Mummy took my trains away

“Why did she do that?”

“I was sad.”

Why did mummy take the trains though?”

“She made me so sad.”

“I can see that.”

Why did I take your trains though Harry? I gave you a choice”

“I was crying.”

“So why did mummy take them away?”

“I gave you a choice Harry. I said you could either pick up the ones you’d thrown across the kitchen and turn them off or I would pick them up and then take them away. What did you choose?”

Where did your fizzy lemon go Daddy?

“I drank it. But hang on. Harry. TELL DADDY. WHY DID MUMMY TAKE YOUR TRAINS AWAY?”

“My fizzy lemon is in the kitchen. You want to come with me?”

“I have to do work. Why doesn’t Mummy go with you.”

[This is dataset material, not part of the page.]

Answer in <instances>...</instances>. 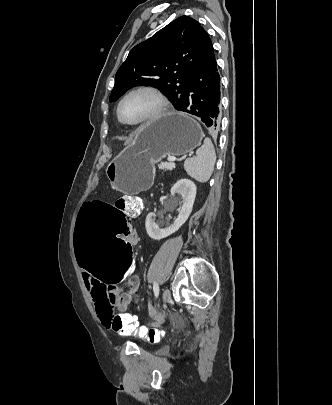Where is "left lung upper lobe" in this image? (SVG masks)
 Wrapping results in <instances>:
<instances>
[{"instance_id": "obj_1", "label": "left lung upper lobe", "mask_w": 332, "mask_h": 405, "mask_svg": "<svg viewBox=\"0 0 332 405\" xmlns=\"http://www.w3.org/2000/svg\"><path fill=\"white\" fill-rule=\"evenodd\" d=\"M211 49L212 42L198 21L188 16L175 19L129 52L116 73L110 102L134 86L150 85L176 107Z\"/></svg>"}]
</instances>
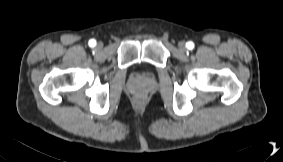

Mummy needs to sit here. Daddy, come.”

“Daddy has to work. Go and show mummy.”

You play trains daddy?

“But Mummy took your trains away.”

You play football mummy?”


This. This is why toddler should be in government. This is why they should be lawyers. This is why they should be in advertising. This is why I’m amazed they are not taking over the world.

Mind games. Evading every question. Mastery in diversion. You leave every conversation having agreed to an extension on bedtime, cupcakes as snacks and an Amazon order of 5 wooden locomotives to compliment the 46 others he has.

Anyone else? Please say I’m not the only one under the thumb of a three-year-old spin doctor. Share with me your stories of manipulation and diversionary tactics.